ODM treasurer and former Kitutu Masaba MP Timothy Bosire denied Raila was afraid of Ruto.
“Raila is an institution who has brought up most of these politicians. He has strong policies and programmes,” he said.
Bosire said the DP’s aggressive politics “drives him wild” whenever he anything is standing in his way.
“These are very strong leaders in their own right. When you put them together, that generates heat. They are very strong strategists and know each other well,” he said.
Laikipia West MP Patrick Mariru accused ODM lawmakers of trying to ignite a war between Uhuru and Ruto, saying the DP has never attacked Raila.
“Has the DP ever called anyone names Ruto has not attacked Raila anywhere,” Mariru said.
He said politicians trying to create a rift between Uhuru and Ruto will fail miserably because “an attack on the DP is an attack on the President.”

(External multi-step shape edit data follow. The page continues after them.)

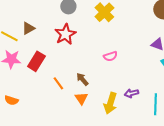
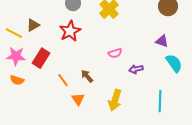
purple arrow: (131, 93) -> (136, 69), moved
orange triangle: (81, 98) -> (78, 99), moved
orange semicircle: (11, 100) -> (17, 80), moved

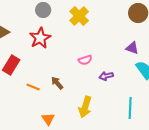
orange line: (63, 80) -> (33, 87), turned -32
orange triangle: (78, 99) -> (48, 119), moved

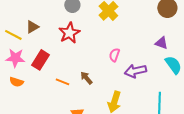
pink semicircle: (85, 60) -> (114, 55), turned 128
purple arrow: (106, 76) -> (135, 71), size x1.5

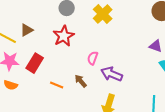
pink semicircle: (114, 55) -> (93, 58), moved
purple arrow: (135, 71) -> (112, 74), moved, turned 35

The love-hate relationship between Ruto and Raila goes back to the 2002 General Election when the former supported then- Kanu leader and now President Uhuru, while latter backed Mwai Kibaki.
Kibaki won and formed the government in which Raila, who had declared “Kibaki Tosha,” was appointed Minister for Roads and Public Works.
Ruto took over as the Kanu secretary general, while Uhuru remained chairman and party leader.
They were the face of the opposition in Parliament.
No sooner had the Narc government been formed, Raila and Kibaki fell out, forcing Raila to join the Uhuru- and Ruto-led opposition.
They campaigned successfully against the draft Constitution in the 2005 referendum under the Orange banner.
This saw the birth of ODM before the 2007 polls. Ruto backed Raila, Uhuru supported Kibaki.
Kibaki, running on the PNU ticket, won the disputed 2007 election, which was challenged unsuccessfully by Raila.
The disputed reelection resulted in a post-election conflagration that forced the two into a power-sharing deal.
Raila and Kibaki formed the Grand National Government of unity.
Ruto was appointed Agriculture Minister, Uhuru was deputy PM and minister of Finance.